Возможно ли в наше время существовать на доходы от публикаций, и при этом не
идти на компромисс с вещами заведомо чуждыми и даже враждебными по духу?


Да, возможно – для этого нужна такая степень толерантности, чтобы вещей заведомо
чуждых и враждебных по духу просто не было – ни в политике, ни в идеологии, ни в
культуре. Это такая особая нравственность и духовная красота, которая свойственна
сейчас очень и очень многим российским интеллектуалам, работникам СМИ, деятелям
культуры.

Вы так же известны как переводчик с английского, думаете ли продолжать свою
практику в данной сфере? Чем вам оказался близок именно Ч. Буковски?


Да, если попадется что-либо суперактуальное для меня. Но крупные издательства давно
работают на потоке, мне это не интересно. Последнее, что я перевёл, была статья о
профсоюзном движении в Европе.

Насчет Буковски. Говоря о себе те или иные вещи, писатель одновременно формирует из
себя такое прозрачное зеркало, в котором читатель видит мир, как он есть. "Мир как он
есть" для читателя – это его одиночество, любовная мука, смерть. Но даже эти, такие,
казалось бы вечные и незыблемые вещи, в подавляющей степени зависят от множества
разных, часто не осознаваемых человеком условностей – социальных, идеологических,
культурных предрассудков и наслоений. Буковски умел выпрыгнуть из этого всего,
одержать минутную победу над этими условностями, а, значит, над беллетристикой, над
искусством вообще.

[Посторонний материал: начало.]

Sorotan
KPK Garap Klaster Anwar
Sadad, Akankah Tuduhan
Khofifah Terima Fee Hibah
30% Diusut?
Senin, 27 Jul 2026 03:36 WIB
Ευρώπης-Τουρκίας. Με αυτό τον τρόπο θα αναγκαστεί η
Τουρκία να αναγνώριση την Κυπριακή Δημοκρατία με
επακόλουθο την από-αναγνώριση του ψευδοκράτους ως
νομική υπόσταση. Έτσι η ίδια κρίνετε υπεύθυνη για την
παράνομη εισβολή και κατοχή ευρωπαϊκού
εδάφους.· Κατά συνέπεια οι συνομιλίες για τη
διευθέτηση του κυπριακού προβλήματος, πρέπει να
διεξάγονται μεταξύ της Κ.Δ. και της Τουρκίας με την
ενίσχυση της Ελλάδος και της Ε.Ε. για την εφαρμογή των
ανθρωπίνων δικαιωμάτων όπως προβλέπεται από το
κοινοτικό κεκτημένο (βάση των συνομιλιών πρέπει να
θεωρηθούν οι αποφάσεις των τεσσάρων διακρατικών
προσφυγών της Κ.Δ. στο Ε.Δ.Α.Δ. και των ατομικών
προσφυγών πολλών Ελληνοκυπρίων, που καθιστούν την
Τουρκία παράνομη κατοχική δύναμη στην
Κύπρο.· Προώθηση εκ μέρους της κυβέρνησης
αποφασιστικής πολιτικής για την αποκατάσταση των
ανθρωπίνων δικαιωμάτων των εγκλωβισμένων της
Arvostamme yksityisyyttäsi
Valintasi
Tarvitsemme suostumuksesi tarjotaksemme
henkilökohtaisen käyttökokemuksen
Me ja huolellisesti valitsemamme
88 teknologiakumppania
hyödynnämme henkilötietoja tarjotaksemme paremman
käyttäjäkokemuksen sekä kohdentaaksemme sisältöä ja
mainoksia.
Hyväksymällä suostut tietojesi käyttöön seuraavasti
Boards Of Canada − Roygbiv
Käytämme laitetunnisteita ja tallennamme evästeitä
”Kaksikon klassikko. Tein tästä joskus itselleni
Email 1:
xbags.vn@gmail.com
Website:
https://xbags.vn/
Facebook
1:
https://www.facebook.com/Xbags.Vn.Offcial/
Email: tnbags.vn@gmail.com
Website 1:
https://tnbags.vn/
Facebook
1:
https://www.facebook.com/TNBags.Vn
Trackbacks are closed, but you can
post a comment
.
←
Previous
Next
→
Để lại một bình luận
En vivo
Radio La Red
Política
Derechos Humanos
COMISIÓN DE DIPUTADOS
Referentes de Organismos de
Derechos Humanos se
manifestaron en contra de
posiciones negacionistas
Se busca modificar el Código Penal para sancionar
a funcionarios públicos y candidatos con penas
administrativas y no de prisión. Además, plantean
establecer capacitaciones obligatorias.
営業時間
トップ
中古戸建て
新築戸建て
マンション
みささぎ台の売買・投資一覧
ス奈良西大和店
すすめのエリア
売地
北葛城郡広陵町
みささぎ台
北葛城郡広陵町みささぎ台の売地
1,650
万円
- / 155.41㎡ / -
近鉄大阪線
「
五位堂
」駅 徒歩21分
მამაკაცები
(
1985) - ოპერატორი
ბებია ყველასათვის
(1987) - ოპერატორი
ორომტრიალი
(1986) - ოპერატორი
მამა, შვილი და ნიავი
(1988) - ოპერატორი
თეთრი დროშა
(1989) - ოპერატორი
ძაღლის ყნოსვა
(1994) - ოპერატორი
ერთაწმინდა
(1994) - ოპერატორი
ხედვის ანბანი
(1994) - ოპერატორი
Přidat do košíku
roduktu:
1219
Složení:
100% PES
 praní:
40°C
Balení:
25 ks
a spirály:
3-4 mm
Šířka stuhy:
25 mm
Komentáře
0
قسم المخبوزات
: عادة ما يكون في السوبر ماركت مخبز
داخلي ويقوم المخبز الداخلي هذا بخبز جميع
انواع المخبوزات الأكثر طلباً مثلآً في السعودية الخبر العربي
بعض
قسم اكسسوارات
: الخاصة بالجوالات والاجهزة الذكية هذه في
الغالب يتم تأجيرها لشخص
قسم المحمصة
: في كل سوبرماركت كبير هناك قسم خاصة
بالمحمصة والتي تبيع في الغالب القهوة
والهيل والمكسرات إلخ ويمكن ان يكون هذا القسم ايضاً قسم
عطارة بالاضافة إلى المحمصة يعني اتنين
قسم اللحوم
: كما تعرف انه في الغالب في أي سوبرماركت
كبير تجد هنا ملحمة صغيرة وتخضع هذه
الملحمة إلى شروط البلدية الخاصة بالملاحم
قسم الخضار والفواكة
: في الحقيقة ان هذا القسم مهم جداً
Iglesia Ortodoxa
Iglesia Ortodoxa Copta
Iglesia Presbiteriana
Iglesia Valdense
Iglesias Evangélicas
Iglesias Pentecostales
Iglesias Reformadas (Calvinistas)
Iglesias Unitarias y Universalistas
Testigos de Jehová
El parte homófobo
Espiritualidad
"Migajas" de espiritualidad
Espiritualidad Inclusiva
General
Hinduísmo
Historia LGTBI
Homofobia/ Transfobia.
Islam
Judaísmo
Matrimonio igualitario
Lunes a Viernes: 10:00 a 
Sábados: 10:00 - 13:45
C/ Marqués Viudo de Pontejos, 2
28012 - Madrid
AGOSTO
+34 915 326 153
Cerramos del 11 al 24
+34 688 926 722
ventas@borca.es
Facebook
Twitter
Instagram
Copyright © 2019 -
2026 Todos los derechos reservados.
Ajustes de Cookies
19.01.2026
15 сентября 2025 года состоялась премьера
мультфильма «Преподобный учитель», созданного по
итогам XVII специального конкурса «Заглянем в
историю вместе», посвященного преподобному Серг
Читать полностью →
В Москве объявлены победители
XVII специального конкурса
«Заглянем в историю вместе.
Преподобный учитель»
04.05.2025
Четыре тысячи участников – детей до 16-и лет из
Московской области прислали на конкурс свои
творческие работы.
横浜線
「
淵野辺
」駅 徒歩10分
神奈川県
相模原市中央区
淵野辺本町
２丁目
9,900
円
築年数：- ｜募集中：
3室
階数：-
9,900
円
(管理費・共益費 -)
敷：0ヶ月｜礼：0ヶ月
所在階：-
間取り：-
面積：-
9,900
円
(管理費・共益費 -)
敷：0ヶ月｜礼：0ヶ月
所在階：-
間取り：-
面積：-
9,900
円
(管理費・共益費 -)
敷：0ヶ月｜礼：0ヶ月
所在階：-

Минутную, потому что в следующий момент всё это настигает и
автора и читателя, и нужны дальнейшие неимоверные усилия. Собственно, это и есть
писательский дар - когда личные черты и внешние обстоятельства человека уникально
связываются и выворачиваются таким образом, что выбрасывают его куда-то вверх или в
бок, оставляя один на один с этими холодными вечными вещами, и только с этого
начинается его возвращение – его личная история, его частный свободный выбор. И его
задача – передать эту возможность читателю. Это на самом деле очень редко бывает и
чем дальше, тем реже, потому что человек, тонущий в информационном потоке, не
способен выбраться из него, он может только вбросить ещё информации. И писатель в
том числе. А художник тем и отличается, что порождает знание, а не информацию.
Пройдет время, и станет ясно, что Буковски это никакой не модный, не культовый и не
эпатажный поэт и писатель, а чуть ли не единственный реальный классик конца 20 века.

Как вы относитесь к политической ситуации в Республики Беларусь, и знаете ли
что-либо о происходящем в социокультурной сфере этой маленькой, но очень
гордой европейской державы?


Трудно высказывать ситуацию, внутри которой не существуешь, приходится обобщать. Я
рад за людей, которых устраивает социальная политика Лукашенко, как и за тех простых
людей, кто хорошо чувствует себя в путинской России, кто получил простые буржуазные
радости, недоступные прежде. Но система, построенная на марионеточности, на
симуляции политической жизни, на политтехнологиях, на деполитизации, на тотальном
конформизме интеллигенции и на процветании определенного, пусть даже немаленького,
социального слоя, обречена. Политика прорывается неизбежно, например, сейчас в
России, где стихийные уличные выбросы из-за массы замазанных проблем и слабости
левых становятся всё более националистическими. Что касается гордого противостояния
мировому порядку, на которое претендует как страна-изгой Белоруссия и как крупный
фигурант Россия, то оба президента одинаково несостоятельны на фоне, например, Уго
Чавеса, чья сильная антизападная харизма не сковывает людей, а, наоборот, побуждает их
участвовать в политической жизни, самоорганизовываться, понимать, что к чему, делать
осознанный выбор, защищать свои права. Хотелось бы чтобы, тот левый подъем, который
происходит в Латинской Америке, нашел себе реальных союзников в других частях
света. Ни Белоруссия, ни Россия при их теперешних режимах не подходят на эту роль.

Знакомы ли вы с творчеством белорусских поэтов, писателей, художников? Дело в
том, что в Беларуси более 80 процентов населения русскоязычное, а потому большая
часть писателей и поэтов ищут свое место в России, русских изданиях?


Художников, про которых известно, что они именно белорусские, я не встречал.

Сентябрь 2006г.
Беседовал Евгений Большаков.

Специально для литературного журнала “БЛ–ять!”